While relying heavily on syntactic information for document-level relation extraction has its benefits, there are potential limitations to consider: Dependency Parsing Accuracy: The accuracy of the dependency parser plays a crucial role in extracting meaningful relations. If the parser makes errors or misinterprets certain dependencies, it could lead to incorrect relation predictions. Complexity: Document-level relation extraction involves analyzing multiple sentences with intricate inter-sentence connections. Depending too much on syntactic information alone may overlook semantic nuances that are essential for accurate relation extraction. Overfitting: Over-reliance on syntactic features may result in overfitting to specific patterns present in training data but not generalizable to unseen data or diverse domains. Computational Cost: Incorporating detailed syntactic parsing into models increases computational complexity and resource requirements, which may hinder scalability for large datasets or real-time applications.

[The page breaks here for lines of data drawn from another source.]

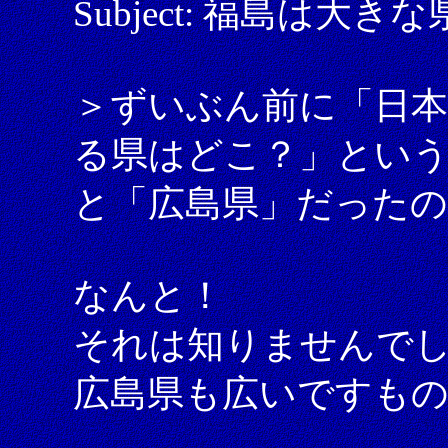
Subject: 福島は大き
＞ずいぶん前に「日
る県はどこ？」とい
と「広島県」だった
なんと！
それは知りませんで
広島県も広いですもの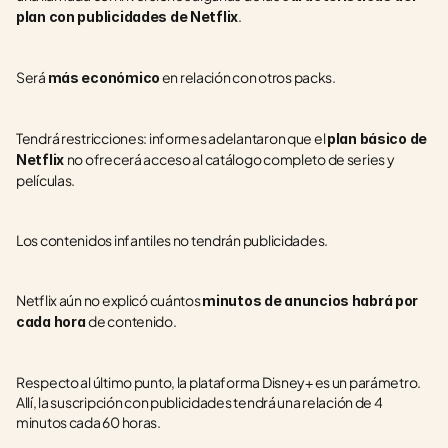
.
plan con publicidades de Netflix
Será 
 en relación con otros packs.
más económico
Tendrá restricciones: informes adelantaron que el 
plan básico de 
no ofrecerá acceso al catálogo completo de series y 
Netflix 
películas.
Los contenidos infantiles no tendrán publicidades.
Netflix aún no explicó cuántos 
minutos de anuncios habrá por 
de contenido.
cada hora 
Respecto al último punto, la plataforma Disney+ es un parámetro. 
Allí, la suscripción con publicidades tendrá una relación de 4 
minutos cada 60 horas.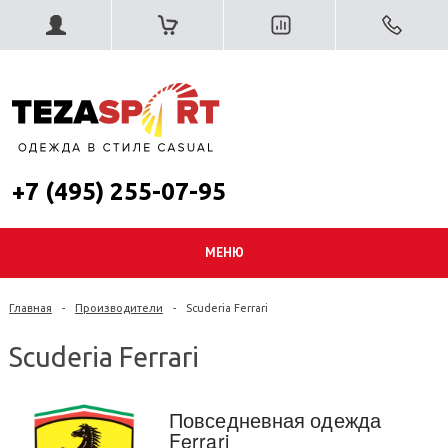
+7 (495) 255-07-95
МЕНЮ
Главная
-
Производители
-
Scuderia Ferrari
Scuderia Ferrari
Повседневная одежда
Ferrari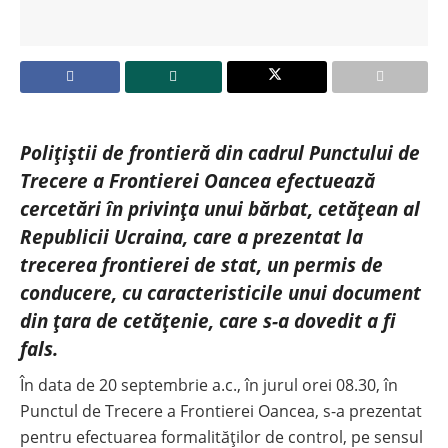
Poliţiştii de frontieră din cadrul Punctului de
Trecere a Frontierei Oancea efectuează
cercetări în privinţa unui bărbat, cetățean al
Republicii Ucraina, care a prezentat la
trecerea frontierei de stat, un permis de
conducere, cu caracteristicile unui document
din țara de cetățenie, care s-a dovedit a fi
fals.
În data de 20 septembrie a.c., în jurul orei 08.30, în
Punctul de Trecere a Frontierei Oancea, s-a prezentat
pentru efectuarea formalităților de control, pe sensul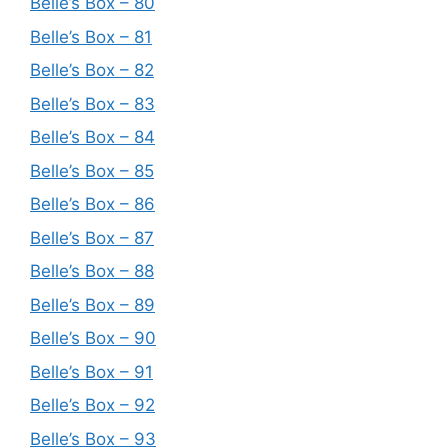
Belle’s Box – 80
Belle’s Box – 81
Belle’s Box – 82
Belle’s Box – 83
Belle’s Box – 84
Belle’s Box – 85
Belle’s Box – 86
Belle’s Box – 87
Belle’s Box – 88
Belle’s Box – 89
Belle’s Box – 90
Belle’s Box – 91
Belle’s Box – 92
Belle’s Box – 93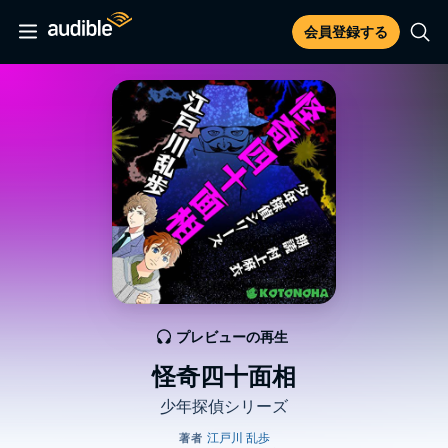
会員登録する
プレビューの再生
怪奇四十面相
少年探偵シリーズ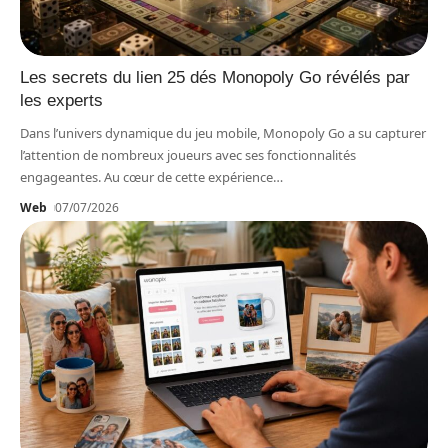
Les secrets du lien 25 dés Monopoly Go révélés par
les experts
Dans l’univers dynamique du jeu mobile, Monopoly Go a su capturer
l’attention de nombreux joueurs avec ses fonctionnalités
engageantes. Au cœur de cette expérience
…
Web
07/07/2026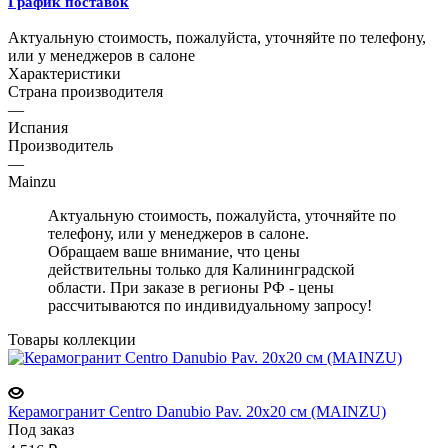
График поставок
Актуальную стоимость, пожалуйста, уточняйте по телефону,
или у менеджеров в салоне
Характеристики
Страна производителя
—
Испания
Производитель
—
Mainzu
Актуальную стоимость, пожалуйста, уточняйте по
телефону, или у менеджеров в салоне.
Обращаем ваше внимание, что цены
действительны только для Калининградской
области. При заказе в регионы РФ - цены
рассчитываются по индивидуальному запросу!
Товары коллекции
Керамогранит Centro Danubio Pav. 20x20 см (MAINZU)
Под заказ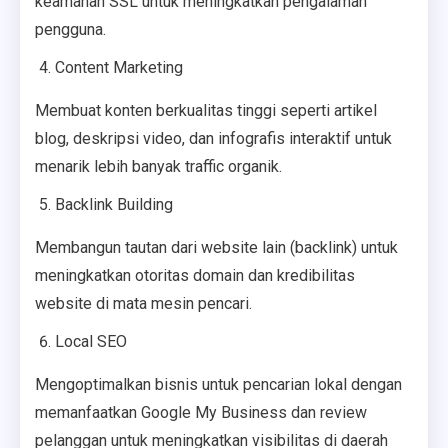
keamanan SSL untuk meningkatkan pengalaman
pengguna.
Content Marketing
Membuat konten berkualitas tinggi seperti artikel
blog, deskripsi video, dan infografis interaktif untuk
menarik lebih banyak traffic organik.
Backlink Building
Membangun tautan dari website lain (backlink) untuk
meningkatkan otoritas domain dan kredibilitas
website di mata mesin pencari.
Local SEO
Mengoptimalkan bisnis untuk pencarian lokal dengan
memanfaatkan Google My Business dan review
pelanggan untuk meningkatkan visibilitas di daerah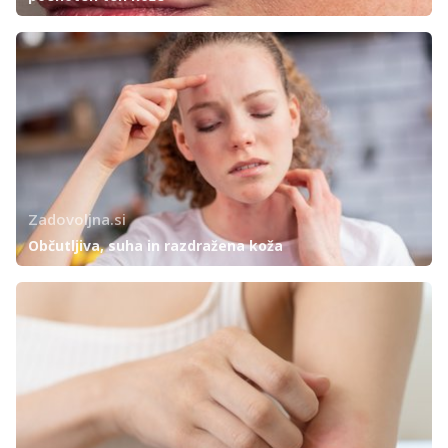
Zadovoljna.si
Občutljiva, suha in razdražena koža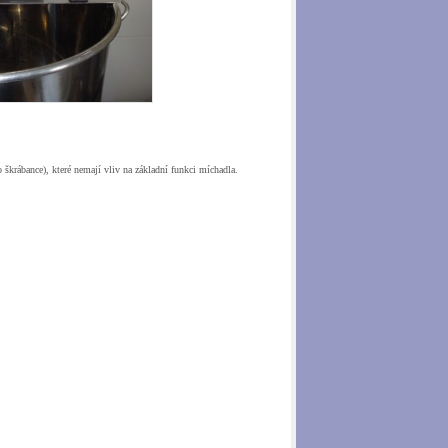
škrábance), které nemají vliv na základní funkci míchadla.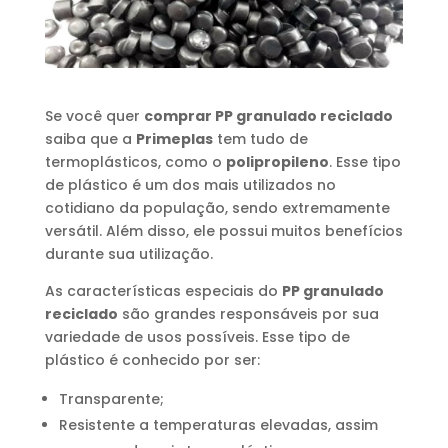
Se você quer
comprar PP granulado reciclado
saiba que a
Primeplas
tem tudo de
termoplásticos, como o
polipropileno
. Esse tipo
de plástico é um dos mais utilizados no
cotidiano da população, sendo extremamente
versátil. Além disso, ele possui muitos benefícios
durante sua utilização.
As características especiais do
PP granulado
reciclado
são grandes responsáveis por sua
variedade de usos possíveis. Esse tipo de
plástico é conhecido por ser:
Transparente;
Resistente a temperaturas elevadas, assim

How might advancements in syntactic parsing technology impact future developments in natural language processing research

Advancements in syntactic parsing technology have the potential to significantly impact future developments in natural language processing research: Improved Model Performance: Enhanced accuracy in parsing technologies will lead to better performance across various NLP tasks that rely on syntactic information such as parsing trees or graph-based representations. Enhanced Understanding: More sophisticated parsers can provide deeper insights into linguistic structures within text data, leading to more nuanced analyses and interpretations by NLP models. Efficient Information Extraction: Advanced parsing tools enable more efficient extraction of relevant information from text documents by accurately identifying relationships between entities at different levels (sentence level vs document level). 4Interdisciplinary Applications: Progression in syntactic parsing technology could facilitate interdisciplinary collaborations where NLP techniques are applied across fields like linguistics, cognitive science, psychology etc., broadening the scope of research possibilities. 5Robustness & Generalization: Improved parsers might make models less reliant solely on annotated training data while enhancing their ability to generalize well beyond seen examples due to better handling complex linguistic phenomena captured through advanced parses.